She is bitter because I quit. She just loves her employees....whoever they are...but all her former employees were just awful. lol She will say that "there isn't anyone here that God doesn't want to be here" But then if one of these "godsends" dares to leave.....well, then, Thanks be to God that he got rid of them. She talks bad about everyone that has ever worked there. So I knew it wasn't going to be easy. 

Well, thank goodness that I dont ever have to work for her again. That is worth starting over portfolio-wise.

Thanks again.
eeyore


----------



## greyeaglem (Apr 17, 2006)

I'm no lawyer either, and laws vary from state to state, but normally an employer would "own" things developed by you only if you signed a document stating that anything developed by you in the course of your work for them belongs to them. It seems to me that the designs you brought back from a class that you paid for yourself would belong to you rather than your employer. I doubt they would pursue anything legally, especially as it seems you signed no ownership contracts relating to concepts and designs. Even if you did, everyone knows you only have to alter it a little, such as changing one ingredient in a recipe to make it no longer proprietary. Very hard to prove "ownership". I don't think I'd worry about it if I were you. As for the magazine pictures, the best thing to do would be to contact the magazine for permission. They own the photos they took, and you probably could not use their pictures without permisssion. However, if they took a picture of a cake, and you took a picture of the same cake, you could use the picture you took, unless the magazine commissioned a particular cake for their shoot and paid for the making of it. Good luck with it.


----------



## kyheirloomer (Feb 1, 2007)

Coming in late on this one, but thought I'd throw in my 2 cents for whatever it's worth.

First off, we're talking about different intellectual properties here, plus the real property of the cake.

Forget the actual cake. It's gone. What's at issue are the images of the cakes.

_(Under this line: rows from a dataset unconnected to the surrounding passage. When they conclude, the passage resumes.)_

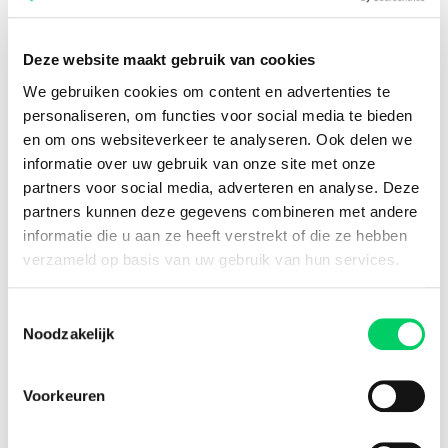
Deze website maakt gebruik van cookies
We gebruiken cookies om content en advertenties te
personaliseren, om functies voor social media te bieden
en om ons websiteverkeer te analyseren. Ook delen we
informatie over uw gebruik van onze site met onze
partners voor social media, adverteren en analyse. Deze
partners kunnen deze gegevens combineren met andere
Nesta Belt
informatie die u aan ze heeft verstrekt of die ze hebben
Zo bereid jij je voor op
verzameld op basis van uw gebruik van hun services.
Heineken Balaton Sound
2024
Toestemmingsselectie
Noodzakelijk
Bereid je voor op Heineken Balaton Sound 2024 met
handige tips en informatie.
Voorkeuren
Lees meer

So, let's talk about the images. The photos you took yourself are yours, to do with as you like. You can hang them on your wall, display them on the internet, publish them in a book. There is no legal way she can compel you to not display them. Even if you had not had anything to do with the cake, this applies. _You own the images and all rights to them_.

The photos she took are, likewise, hers. In a pinch you'd have to demonstrate that you had permission to use them. If she denies that, you are merely in a pixxing contest; a she-said-she-said deal. In such a case, in a courtroom, she would likely win. We'll come back to that in a moment, as it's not a problem.

The other intelectual property is the design work that went into the cake. Here, again, that is yours. Unless there is a contract that specifically says all design output belongs to the shop, she cannot merely assume rights to your work. This cannot be stressed enough: In the absence of a rights transference document, you own the design!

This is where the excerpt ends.